The team -- which includes researchers from the University of British Columbia and the Canadian Institute for Theoretical Astrophysics (CITA) at the University of Toronto -- created the map using data from the Planck Space Telescope.
Since 2009, the Planck telescope has charted the Cosmic Microwave Background (CMB), the light from the Universe a mere 380,000 years after the Big Bang.
But Planck also observes light from much closer than the farthest reaches of time and space. With its High Frequency Instrument, Planck detects the light from microscopic dust particles within our galaxy and helps identify the non-random direction in which the light waves vibrate -- known as polarization. It is this polarized light that indicates the orientation of the field lines.
"Just as the Earth has a magnetic field, our galaxy has a large-scale magnetic field -- albeit 100,000 times weaker than the magnetic field at the Earth's surface," says UBC Astrophysicist Douglas Scott. "And just as the Earth's magnetic field generates phenomena such as the aurorae, our galaxy's magnetic field is important for many phenomena within it."
"And now," says Scott, "Planck has given us the most detailed picture of it yet."
The "fingerprint" and other results are described in four forthcoming papers in the journal Astronomy & Astrophysics.
CITA's Prof. Peter Martin uses Planck data to study the dust found throughout our galaxy. "Dust is often overlooked but it contains the stuff from which terrestrial planets and life form," he says. "So by probing the dust, Planck helps us understand the complex history of the galaxy as well as the life within it."
For cosmologists studying the origin and evolution of the Universe, data to be released later this year by scientists from the Planck collaboration should allow astronomers to separate with great confidence any possible foreground signal from our Galaxy from the tenuous, primordial, polarized signal from the CMB. In March 2014, scientists from the BICEP2 collaboration claimed the first detection of such a signal.
The Planck data will enable a much more detailed investigation of the early history of the cosmos, from the accelerated expansion when the Universe was much less than one second old to the period when the first stars were born, several hundred million years later.
And according to Prof. J. Richard Bond (CITA), "These results help us lift the veil of emissions from these tiny but pervasive Galactic dust grains which obscure a Planck goal of peering into the earliest moments of the Big Bang to find evidence for gravitational waves created in that epoch, as reported by BICEP2."

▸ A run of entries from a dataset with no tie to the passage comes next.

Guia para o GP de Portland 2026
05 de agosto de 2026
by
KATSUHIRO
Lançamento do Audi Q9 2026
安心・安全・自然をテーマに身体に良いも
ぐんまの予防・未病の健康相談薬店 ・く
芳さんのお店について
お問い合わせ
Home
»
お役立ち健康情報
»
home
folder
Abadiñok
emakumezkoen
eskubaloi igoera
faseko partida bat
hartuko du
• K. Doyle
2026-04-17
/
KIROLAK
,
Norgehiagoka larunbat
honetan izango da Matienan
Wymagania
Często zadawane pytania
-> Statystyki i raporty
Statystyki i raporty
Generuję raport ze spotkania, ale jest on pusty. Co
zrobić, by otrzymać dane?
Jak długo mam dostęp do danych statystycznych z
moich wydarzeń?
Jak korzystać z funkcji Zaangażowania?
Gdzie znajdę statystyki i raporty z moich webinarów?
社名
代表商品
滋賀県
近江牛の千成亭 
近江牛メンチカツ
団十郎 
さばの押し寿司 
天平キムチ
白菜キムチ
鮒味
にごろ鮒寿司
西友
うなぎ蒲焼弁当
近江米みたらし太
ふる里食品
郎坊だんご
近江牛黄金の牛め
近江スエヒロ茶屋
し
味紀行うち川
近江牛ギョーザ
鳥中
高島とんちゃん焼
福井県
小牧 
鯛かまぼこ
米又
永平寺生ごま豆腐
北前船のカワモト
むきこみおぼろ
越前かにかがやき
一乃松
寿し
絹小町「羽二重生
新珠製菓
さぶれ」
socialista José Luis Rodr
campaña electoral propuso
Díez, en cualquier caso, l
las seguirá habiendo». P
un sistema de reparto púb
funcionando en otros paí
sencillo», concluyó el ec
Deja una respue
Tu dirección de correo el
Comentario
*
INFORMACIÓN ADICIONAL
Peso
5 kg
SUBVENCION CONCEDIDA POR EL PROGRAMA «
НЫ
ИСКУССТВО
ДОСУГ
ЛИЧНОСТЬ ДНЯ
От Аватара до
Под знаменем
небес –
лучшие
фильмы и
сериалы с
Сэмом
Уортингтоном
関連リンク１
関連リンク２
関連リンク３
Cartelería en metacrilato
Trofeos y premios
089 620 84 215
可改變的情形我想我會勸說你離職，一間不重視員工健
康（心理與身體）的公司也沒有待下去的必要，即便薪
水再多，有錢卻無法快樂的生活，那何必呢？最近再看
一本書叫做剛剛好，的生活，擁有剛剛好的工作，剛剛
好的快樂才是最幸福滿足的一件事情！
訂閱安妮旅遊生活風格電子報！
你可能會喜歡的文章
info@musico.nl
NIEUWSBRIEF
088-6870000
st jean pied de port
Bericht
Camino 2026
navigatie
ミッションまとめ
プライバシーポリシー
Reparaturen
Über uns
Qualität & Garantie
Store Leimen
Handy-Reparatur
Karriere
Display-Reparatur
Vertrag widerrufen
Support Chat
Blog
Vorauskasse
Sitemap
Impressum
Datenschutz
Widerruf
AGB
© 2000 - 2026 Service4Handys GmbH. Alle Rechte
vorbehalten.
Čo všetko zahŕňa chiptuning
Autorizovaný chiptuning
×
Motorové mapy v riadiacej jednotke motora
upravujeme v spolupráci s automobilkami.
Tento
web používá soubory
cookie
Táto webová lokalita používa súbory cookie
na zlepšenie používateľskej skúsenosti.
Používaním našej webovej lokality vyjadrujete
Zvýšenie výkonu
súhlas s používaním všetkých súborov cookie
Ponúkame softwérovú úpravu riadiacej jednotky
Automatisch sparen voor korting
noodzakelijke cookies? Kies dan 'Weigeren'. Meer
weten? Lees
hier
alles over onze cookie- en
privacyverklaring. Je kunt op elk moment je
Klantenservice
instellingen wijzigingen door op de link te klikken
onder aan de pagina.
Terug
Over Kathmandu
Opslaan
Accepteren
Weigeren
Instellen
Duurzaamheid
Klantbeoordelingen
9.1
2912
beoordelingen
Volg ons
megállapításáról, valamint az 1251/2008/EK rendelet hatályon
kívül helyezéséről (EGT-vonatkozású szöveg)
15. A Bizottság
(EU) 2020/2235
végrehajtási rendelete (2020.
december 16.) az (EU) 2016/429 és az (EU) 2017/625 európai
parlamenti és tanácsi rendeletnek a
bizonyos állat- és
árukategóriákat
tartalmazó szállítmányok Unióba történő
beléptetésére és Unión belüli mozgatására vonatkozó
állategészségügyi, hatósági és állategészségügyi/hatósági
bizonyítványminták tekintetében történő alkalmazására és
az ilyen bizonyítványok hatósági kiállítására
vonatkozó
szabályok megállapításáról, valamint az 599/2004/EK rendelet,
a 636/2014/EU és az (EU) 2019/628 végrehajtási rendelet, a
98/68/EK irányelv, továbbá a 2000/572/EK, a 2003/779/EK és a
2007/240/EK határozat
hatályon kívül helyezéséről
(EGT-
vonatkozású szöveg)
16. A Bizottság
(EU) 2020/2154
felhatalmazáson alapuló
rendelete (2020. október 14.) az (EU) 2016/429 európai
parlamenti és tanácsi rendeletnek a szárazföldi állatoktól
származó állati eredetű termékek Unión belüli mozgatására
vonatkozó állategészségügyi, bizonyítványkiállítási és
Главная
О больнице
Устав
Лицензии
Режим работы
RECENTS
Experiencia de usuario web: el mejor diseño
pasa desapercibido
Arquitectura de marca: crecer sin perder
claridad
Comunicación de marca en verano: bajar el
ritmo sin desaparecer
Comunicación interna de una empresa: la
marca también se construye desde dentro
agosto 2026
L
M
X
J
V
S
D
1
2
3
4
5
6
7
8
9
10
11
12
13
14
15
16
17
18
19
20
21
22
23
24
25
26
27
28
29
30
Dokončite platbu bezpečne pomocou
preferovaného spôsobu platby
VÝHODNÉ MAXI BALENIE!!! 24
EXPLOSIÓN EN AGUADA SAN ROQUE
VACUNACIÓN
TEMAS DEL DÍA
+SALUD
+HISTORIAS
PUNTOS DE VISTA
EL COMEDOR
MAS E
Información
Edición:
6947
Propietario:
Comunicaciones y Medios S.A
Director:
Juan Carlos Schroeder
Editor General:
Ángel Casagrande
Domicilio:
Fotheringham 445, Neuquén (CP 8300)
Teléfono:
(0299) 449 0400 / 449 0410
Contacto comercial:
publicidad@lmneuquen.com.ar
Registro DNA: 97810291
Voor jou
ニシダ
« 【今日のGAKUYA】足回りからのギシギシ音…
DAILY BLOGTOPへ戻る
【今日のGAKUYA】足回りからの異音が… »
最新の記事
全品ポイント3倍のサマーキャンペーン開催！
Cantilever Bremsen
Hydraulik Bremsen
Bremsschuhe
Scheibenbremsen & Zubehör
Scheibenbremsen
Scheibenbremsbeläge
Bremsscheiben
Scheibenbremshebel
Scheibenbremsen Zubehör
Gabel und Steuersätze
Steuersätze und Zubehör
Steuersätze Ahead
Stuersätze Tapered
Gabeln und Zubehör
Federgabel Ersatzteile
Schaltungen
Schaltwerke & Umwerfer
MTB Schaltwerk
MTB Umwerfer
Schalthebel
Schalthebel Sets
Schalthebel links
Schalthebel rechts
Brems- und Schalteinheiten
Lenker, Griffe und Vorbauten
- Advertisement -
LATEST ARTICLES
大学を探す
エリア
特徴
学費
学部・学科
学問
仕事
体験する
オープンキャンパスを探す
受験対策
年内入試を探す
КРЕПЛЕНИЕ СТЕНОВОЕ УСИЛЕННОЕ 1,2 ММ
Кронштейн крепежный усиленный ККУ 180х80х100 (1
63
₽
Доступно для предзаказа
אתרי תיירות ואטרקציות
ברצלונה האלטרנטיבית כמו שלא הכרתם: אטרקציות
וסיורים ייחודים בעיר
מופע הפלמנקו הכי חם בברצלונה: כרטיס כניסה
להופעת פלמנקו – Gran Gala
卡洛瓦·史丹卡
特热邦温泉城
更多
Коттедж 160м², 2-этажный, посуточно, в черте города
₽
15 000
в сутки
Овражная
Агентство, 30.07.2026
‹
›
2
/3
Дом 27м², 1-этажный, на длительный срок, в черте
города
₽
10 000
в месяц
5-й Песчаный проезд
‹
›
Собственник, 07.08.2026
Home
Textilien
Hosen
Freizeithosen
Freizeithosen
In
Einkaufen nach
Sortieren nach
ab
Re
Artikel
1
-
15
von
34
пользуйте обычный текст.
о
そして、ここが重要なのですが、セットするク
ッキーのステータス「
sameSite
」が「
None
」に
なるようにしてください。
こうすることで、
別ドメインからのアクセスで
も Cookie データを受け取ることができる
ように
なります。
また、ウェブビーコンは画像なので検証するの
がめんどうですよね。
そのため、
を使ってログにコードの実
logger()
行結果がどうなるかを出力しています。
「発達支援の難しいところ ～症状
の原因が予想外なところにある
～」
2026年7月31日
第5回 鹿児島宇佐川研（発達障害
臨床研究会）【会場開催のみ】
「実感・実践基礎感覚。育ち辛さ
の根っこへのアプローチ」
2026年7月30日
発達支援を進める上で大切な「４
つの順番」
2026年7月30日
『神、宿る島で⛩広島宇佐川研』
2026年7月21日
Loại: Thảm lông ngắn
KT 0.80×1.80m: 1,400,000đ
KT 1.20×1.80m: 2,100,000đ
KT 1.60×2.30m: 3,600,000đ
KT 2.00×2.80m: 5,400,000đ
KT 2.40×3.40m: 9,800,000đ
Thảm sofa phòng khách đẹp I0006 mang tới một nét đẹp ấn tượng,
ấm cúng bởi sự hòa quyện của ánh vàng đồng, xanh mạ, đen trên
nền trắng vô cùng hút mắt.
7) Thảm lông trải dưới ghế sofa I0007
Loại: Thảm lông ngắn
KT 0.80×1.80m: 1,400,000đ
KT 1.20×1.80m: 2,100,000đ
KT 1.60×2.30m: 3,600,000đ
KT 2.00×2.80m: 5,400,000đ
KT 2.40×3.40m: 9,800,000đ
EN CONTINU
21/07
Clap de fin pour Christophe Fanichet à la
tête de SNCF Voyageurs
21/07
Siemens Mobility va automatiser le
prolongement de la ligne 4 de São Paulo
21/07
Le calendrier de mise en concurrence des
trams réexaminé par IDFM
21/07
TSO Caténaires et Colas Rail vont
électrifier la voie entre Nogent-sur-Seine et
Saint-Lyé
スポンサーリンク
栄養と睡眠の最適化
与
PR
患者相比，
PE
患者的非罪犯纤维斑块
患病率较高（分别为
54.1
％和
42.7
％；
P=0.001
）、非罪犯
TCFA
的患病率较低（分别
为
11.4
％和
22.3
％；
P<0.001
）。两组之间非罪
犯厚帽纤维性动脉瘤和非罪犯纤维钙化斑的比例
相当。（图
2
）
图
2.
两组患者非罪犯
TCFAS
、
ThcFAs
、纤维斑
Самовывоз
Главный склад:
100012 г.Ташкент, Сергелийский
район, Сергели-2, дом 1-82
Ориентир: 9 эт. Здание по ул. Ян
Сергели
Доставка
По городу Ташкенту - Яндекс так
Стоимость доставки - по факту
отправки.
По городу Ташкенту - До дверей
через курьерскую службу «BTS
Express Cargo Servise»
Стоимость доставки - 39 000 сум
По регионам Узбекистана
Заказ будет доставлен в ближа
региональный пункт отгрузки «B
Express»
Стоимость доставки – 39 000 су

Planck includes contributions from the Canadian Space Agency (CSA). The CSA funds two Canadian research teams that are part of the Planck science collaboration, and who helped develop both of Planck's complementary science instruments, the High Frequency Instrument (HFI) and the Low Frequency Instrument (LFI). Professors J. Richard Bond of the University of Toronto (Director of Cosmology and Gravity at the Canadian Institute for Advanced Research) and Douglas Scott of the University of British Columbia lead the Canadian Planck team, which includes members from the University of Alberta, Université Laval and McGill University.